On November 5, somewhere, Andrea Campos Sánchez will be knocking back a glass of chicha de jora in our honor and wishing us well in Lima. Assuming that she knows where Lima is.


Friday, September 10, 2010

Chicha de Rabanito

Things are getting exciting in Callanca. I’m already working. I’ve given four presentations before groups of Callancanos ranging from 20 to 100 people. My Spanish is improving daily due to the rigorous formal and informal workouts it’s been receiving. People are starting to recognize me on the street and call me by name. My name here is Carlos. Sometimes Carlitos or Carlucho. I’ve already been to a wedding, a funeral and a birthday party. Here in Perú much cerveza accompanies all such gatherings. The cerveza here comes in 28-oz. bottles so there’s no kidding around. The custom is to use one bottle of beer and one glass and form a drinking circle. This can be a small circle of three or four people or a larger circle—an entire roomful of people. But generally there are many bottles of beer and many small circles and the circles intertwine from time to time so that everyone interacts with everyone else. The rules of the drinking circle are fairly rigid though the rules vary a bit from region to region. Here in Callanca, you accept the bottle and glass from the person to your right, fill the glass half-full, then pass the bottle to the person to your left. Then you drink. Then you dump the dregs and the foam onto the ground, the floor, or sometimes into a plate or onto a pile of napkins or into an abandoned glass, then you pass your empty glass to the person to whom you previously passed the bottle. You can also add a flourish to the act of passing the glass by rolling it between your palms to encourage the foam clinging to the inside of the glass to settle to the bottom before you dump it out. The drinking is serious stuff. I’ve seen groups of twenty people go through 8 cases (12 beers to a case) of 28-oz. bottles in a few hours. Don’t worry, I’m not participating in the entire marathon. Health-related excuses like diabetes work very well if you feel like retiring early from the festivities.

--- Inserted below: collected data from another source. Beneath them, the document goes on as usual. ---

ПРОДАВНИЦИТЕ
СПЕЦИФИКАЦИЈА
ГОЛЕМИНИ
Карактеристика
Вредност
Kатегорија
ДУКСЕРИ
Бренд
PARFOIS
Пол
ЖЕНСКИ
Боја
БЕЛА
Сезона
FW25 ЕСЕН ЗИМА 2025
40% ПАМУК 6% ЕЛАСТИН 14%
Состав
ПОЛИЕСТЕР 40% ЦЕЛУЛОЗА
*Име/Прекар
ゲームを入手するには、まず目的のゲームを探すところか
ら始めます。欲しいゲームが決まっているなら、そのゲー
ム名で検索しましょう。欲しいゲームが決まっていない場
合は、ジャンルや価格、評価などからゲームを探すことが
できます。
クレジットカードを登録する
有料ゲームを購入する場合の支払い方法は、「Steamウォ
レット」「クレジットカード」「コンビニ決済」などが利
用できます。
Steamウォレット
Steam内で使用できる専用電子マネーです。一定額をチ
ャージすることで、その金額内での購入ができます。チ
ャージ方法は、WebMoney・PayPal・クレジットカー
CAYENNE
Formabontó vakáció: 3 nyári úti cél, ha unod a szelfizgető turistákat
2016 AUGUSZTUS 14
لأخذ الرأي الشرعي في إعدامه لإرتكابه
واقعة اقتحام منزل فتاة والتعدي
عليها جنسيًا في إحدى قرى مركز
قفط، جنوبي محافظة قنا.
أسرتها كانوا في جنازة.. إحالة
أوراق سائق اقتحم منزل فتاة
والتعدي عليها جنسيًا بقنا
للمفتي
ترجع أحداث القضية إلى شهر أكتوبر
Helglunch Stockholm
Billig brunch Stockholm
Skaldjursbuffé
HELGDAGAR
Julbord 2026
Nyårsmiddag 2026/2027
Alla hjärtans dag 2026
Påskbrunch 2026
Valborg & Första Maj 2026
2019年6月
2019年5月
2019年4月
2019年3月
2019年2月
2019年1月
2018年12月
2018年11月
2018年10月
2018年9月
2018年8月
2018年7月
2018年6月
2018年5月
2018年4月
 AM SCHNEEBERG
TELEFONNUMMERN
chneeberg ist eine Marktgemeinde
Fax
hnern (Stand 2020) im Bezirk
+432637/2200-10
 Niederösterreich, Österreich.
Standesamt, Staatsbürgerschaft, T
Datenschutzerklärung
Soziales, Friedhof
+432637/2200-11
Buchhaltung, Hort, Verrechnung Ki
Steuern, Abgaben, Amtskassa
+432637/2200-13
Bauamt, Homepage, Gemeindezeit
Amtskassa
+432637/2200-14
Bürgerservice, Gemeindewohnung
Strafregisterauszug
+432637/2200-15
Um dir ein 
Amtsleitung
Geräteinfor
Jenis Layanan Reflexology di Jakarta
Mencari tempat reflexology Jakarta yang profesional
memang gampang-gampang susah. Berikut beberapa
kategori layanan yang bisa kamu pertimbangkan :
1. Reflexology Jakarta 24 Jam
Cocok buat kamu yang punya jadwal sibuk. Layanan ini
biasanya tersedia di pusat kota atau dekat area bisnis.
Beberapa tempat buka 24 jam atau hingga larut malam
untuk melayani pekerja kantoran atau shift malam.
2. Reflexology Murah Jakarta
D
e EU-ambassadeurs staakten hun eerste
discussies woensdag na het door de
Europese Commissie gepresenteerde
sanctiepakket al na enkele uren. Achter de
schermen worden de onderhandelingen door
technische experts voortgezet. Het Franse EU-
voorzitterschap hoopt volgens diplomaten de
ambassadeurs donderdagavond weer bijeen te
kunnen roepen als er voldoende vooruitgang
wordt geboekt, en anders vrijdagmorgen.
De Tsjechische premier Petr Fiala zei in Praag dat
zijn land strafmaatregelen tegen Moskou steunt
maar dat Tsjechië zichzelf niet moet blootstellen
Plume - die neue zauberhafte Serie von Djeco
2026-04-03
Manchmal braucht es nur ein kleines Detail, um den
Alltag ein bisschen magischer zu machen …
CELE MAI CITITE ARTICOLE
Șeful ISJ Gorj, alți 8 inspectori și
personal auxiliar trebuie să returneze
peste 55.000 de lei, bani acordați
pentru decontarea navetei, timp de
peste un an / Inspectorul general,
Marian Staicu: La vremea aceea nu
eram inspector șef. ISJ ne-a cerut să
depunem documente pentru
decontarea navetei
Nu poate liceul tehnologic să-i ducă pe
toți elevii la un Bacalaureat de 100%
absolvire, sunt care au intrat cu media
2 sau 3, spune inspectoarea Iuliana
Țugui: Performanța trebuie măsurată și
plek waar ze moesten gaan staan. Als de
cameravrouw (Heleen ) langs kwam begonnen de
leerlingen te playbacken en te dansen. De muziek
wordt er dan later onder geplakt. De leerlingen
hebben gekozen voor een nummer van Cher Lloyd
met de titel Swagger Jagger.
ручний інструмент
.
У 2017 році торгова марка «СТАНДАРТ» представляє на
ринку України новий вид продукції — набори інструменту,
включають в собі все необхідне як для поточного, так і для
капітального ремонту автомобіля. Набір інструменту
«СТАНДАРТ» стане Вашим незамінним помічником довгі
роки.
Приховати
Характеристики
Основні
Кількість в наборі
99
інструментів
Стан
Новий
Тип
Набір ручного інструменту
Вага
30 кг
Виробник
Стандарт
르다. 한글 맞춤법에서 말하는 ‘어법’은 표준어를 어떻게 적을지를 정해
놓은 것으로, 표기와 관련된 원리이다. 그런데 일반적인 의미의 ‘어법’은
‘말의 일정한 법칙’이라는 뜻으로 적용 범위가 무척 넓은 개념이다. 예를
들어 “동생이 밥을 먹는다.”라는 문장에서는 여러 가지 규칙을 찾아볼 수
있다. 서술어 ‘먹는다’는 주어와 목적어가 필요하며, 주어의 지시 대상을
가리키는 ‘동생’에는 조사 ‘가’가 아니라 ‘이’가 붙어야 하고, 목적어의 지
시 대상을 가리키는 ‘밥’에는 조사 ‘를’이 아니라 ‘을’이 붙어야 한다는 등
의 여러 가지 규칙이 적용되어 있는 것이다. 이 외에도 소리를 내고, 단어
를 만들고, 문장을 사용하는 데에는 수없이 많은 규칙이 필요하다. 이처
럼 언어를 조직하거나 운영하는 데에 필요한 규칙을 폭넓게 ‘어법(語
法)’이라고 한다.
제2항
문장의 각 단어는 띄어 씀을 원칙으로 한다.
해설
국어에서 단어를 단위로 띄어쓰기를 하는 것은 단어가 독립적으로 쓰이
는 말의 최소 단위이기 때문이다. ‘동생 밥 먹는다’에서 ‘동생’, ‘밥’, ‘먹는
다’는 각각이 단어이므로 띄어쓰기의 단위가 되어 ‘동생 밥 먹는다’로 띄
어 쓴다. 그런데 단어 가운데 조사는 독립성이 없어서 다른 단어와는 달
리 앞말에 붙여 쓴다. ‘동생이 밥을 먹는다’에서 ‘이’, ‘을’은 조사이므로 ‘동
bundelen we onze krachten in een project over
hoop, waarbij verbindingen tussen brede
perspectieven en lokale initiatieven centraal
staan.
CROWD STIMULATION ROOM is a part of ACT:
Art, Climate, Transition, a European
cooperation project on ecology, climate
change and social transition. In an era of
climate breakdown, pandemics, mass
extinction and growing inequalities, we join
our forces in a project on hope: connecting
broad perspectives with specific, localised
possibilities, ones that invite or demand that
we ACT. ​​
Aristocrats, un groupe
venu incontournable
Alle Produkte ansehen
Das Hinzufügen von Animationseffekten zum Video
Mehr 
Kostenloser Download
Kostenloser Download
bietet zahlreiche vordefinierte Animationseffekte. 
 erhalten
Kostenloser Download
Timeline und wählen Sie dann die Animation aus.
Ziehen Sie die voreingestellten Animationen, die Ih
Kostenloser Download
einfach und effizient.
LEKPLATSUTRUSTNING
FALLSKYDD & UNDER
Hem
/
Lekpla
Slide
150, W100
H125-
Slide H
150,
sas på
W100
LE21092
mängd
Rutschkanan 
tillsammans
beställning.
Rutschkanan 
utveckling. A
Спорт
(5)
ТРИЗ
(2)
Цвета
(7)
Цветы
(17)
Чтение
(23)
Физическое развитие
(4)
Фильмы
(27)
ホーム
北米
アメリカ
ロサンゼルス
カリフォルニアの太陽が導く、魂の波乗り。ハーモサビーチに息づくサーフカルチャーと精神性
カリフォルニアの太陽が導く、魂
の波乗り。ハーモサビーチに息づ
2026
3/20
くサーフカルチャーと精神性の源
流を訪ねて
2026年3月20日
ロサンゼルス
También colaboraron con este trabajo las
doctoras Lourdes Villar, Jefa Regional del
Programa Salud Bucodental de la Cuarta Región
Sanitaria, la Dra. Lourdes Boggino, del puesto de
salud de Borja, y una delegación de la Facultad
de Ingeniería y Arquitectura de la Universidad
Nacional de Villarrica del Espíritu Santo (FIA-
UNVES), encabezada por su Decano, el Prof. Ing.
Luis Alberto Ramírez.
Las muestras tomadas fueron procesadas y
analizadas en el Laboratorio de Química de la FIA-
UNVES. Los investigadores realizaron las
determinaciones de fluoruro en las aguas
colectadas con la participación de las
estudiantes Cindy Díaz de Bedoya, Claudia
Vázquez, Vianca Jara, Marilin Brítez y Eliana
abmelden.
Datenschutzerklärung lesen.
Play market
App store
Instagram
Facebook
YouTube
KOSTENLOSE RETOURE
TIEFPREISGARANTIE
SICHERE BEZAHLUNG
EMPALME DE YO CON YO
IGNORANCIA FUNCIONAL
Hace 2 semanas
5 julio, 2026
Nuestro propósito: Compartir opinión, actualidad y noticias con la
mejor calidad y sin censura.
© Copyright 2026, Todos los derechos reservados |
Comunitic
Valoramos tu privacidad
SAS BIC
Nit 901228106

They also serve a home-brewed beer called chicha which is made from corn or grapes or just about any fruit or vegetable grown locally. They bottle it in 2-liter plastic bottles that previously contained Coke or the local favorite Inca Kola. They pass the bottle and the glass as described previously. There are couplets for the various flavors of chicha:

Chica de rabanito
Para que duermas con tu primito.
Radish chicha
It'll make you sleep with your cousin.

The food that accompanies these drinking binges is frequently outstanding. Pork, turkey, chicken, goat or fish—and occassionally the Pueruvian favorite, guinea pig—often smothered in a tantalizing sauce such as ocopa, a spicy peanut sauce. RIce and potatoes always come along for the ride. The food comes in a bowl with a soup spoon, which can be challenging when the meat is on the tough side. However, it isn’t considered bad manners to pick up the meat and gnaw at it like a starved animal. In fact it’s expected. If you’re lucky someone will pass you a roll of toilet paper and you can clean up afterward.

But I think I said I’ve been working, didn’t I? I met with the artesano association’s board of directors and next week the association (15 artesanos) is going to show me what kinds of art its members have been producing and in November we’re hoping to attend an art fair sponsored by the Peace Corps at the U.S. Embassy in Lima. It’s a fair attended solely by associations working with Peace Corps volunteers. The artesans do beautiful embroidery (I saw some at the wedding I attended) as well as weavings, wicker furniture and other artesanía. I’m impressed with what I’ve seen so far of their art so far.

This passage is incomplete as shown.